▶ Exercise objective
Everything from the line containing "Mieszkanie na sprzedaż 2 pokoj" through the final line of the material is to be restated word for word, and only that.

Material shown: Begin

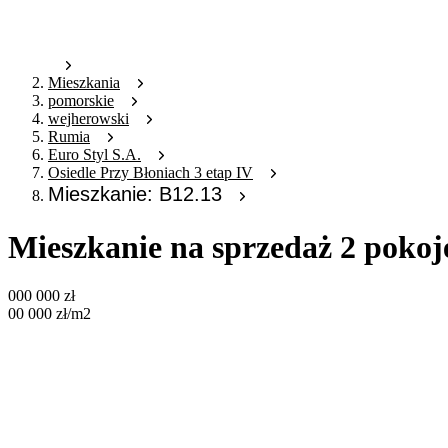
Mieszkania
pomorskie
wejherowski
Rumia
Euro Styl S.A.
Osiedle Przy Błoniach 3 etap IV
Mieszkanie: B12.13
Mieszkanie na sprzedaż 2 pokoj
000 000
zł
00 000
zł
/m2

Material shown: End

▶ Your response
Mieszkanie na sprzedaż 2 pokoj
000 000
zł
00 000
zł
/m2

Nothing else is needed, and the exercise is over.